At iSolutions, collecting software metrics is crucial for delivering adequate customer support and meeting our Service Level Agreements. We gather dozens of metrics from various systems and use Grafana to query and visualize them. Additionally, we maintain an in-house Alert system that utilizes some of these metrics as the basis for some alerts.
Historically, we relied on Windows Performance Counters to collect application-level and business metrics. While this tool initially served our system and database metrics needs, better choices were available for our expanding requirements. Over time, it became evident that we needed a more efficient and developer-friendly solution to handle our growing metrics infrastructure.
Why We Decided to Migrate
Our migration decision stemmed mainly from the fact that Windows Perf Counters are not flexible enough for business metrics. They are also not intended for high-frequency writing.

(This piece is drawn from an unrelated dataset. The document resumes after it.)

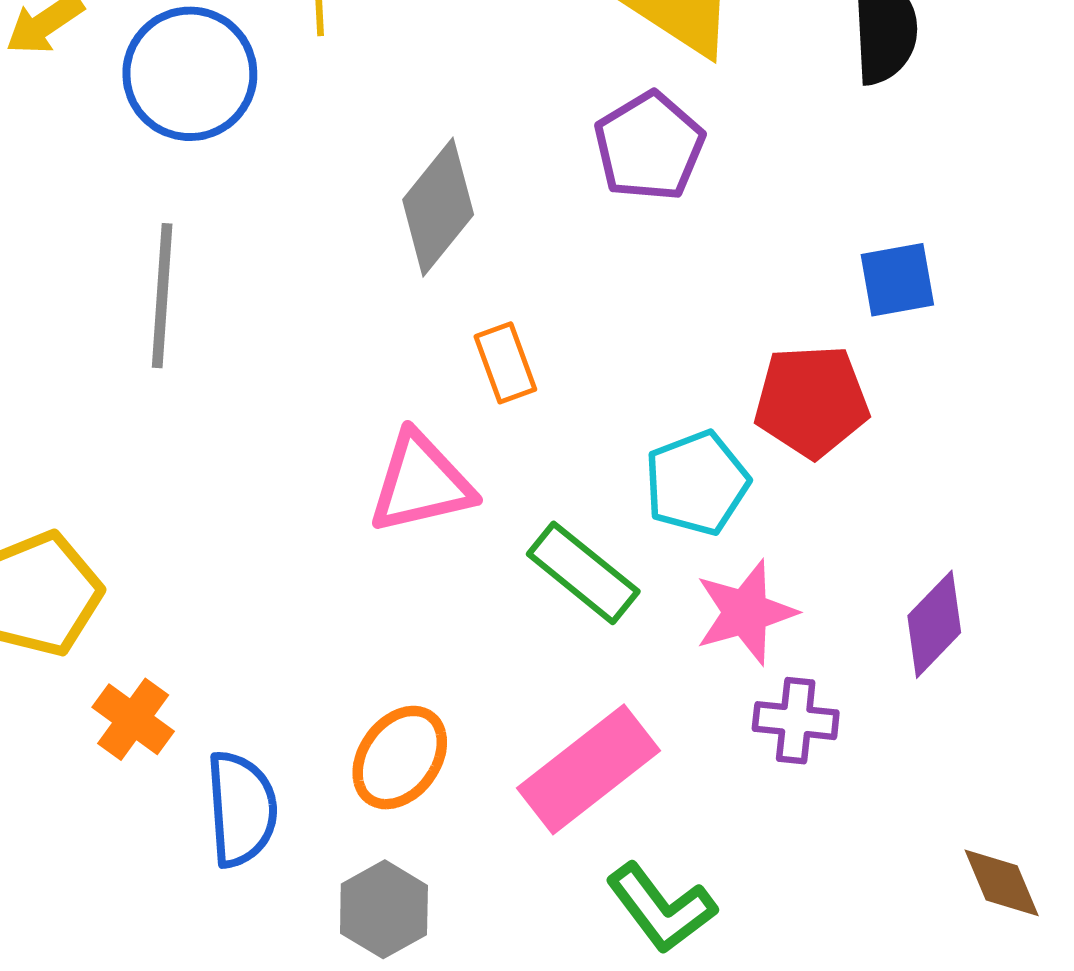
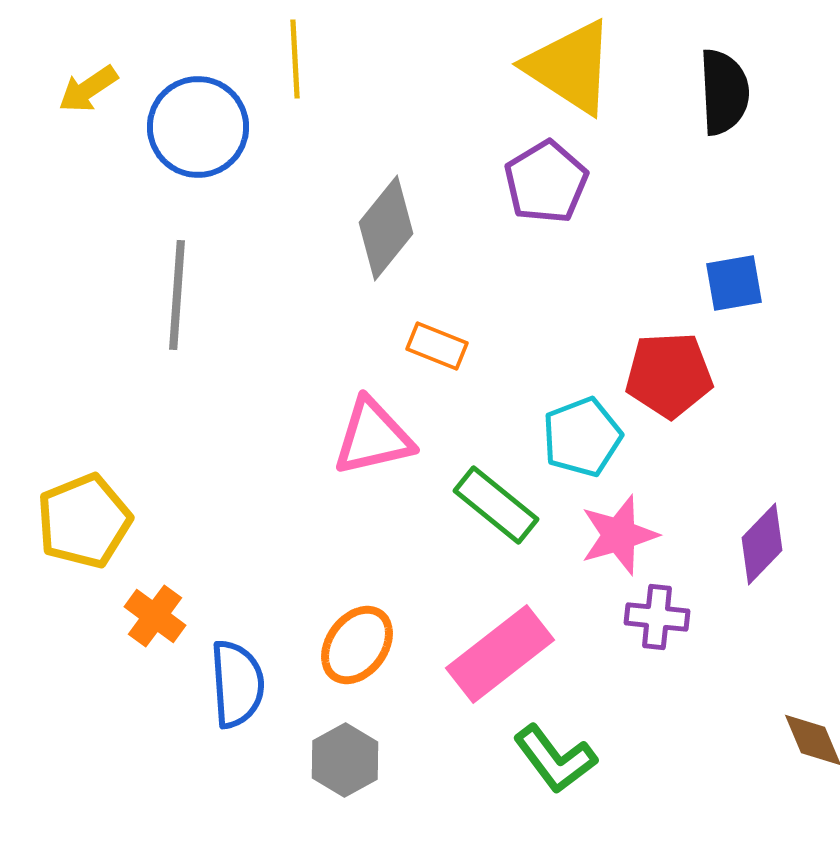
orange rectangle: (505, 363) -> (437, 346), turned -48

As a developer, I would add another reason: the cumbersome, error-prone, and time-consuming process of adding new metrics using Performance Counters. It involved many manual steps and was a real pain. Developers, like all humans, thrive in environments where tools and systems are friendly and efficient.

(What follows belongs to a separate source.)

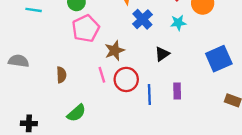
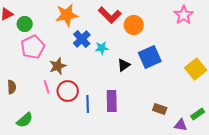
cyan star: (178, 23) -> (102, 48), moved
black triangle: (162, 54) -> (124, 65), moved
blue square: (219, 59) -> (150, 57), moved
purple rectangle: (177, 91) -> (112, 101), size x1.5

Enter OpenTelemetry (OT from now on), which seemed a natural choice for us.
The Migration
Consequently, our team was tasked with writing an OpenTelemetry collector and migrating performance counters in the code to types provided by .NET.

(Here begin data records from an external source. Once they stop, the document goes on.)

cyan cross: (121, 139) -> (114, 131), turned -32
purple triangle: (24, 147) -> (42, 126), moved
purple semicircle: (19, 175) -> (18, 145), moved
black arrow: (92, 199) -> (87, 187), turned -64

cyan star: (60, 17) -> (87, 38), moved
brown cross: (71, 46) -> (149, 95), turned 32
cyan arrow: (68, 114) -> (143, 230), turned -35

We faced several challenges during the migration. We needed to keep our existing Grafana pages and Alerts. This necessitated maintaining compatibility with the current implementation, preserving metric names, and retaining the semantics established by the Windows Performance Counters. On the storage side, metrics are written in an SQL database—a setup that, while not ideal by some standards, evolved naturally and functions quite effectively for us.
It required considerable planning and code reading. The migration took a few weeks and was executed smoothly without any service interruptions. Over the following months, we continued refining the system, primarily adding new features and automation.
The Aftermath
Before the migration, adding a new metric involved seven steps, two pull requests, and releasing the application AND the monitoring services. This arduous process is now a thing of the past. Developers can declare metrics directly in their code, making them available after release, with everything else managed automatically.
The best part for me is that other teams have adopted OpenTelemetry in their applications. Today, all our systems rely on the OT standard. We also export some metrics to external providers like Dynatrace, which supports OpenTelemetry.
Conclusion
More than a year has passed since our transition to OpenTelemetry, and it has become an integral part of our platform. This integration has proven to be an excellent choice, resulting in more metrics, better system integration, and a significantly improved developer experience.
Following the success of our metrics migration, we also transitioned our logging to the OT standard, yielding similar positive results. This migration has brought us ‘economies of scale,’ an often undervalued benefit in our industry. We implemented the change once and used it universally, making metrics and logs collection a ‘non-issue’, allowing our developers to focus on other critical areas.
This migration’s benefits underscore the importance of investing in efficient and developer-friendly tools.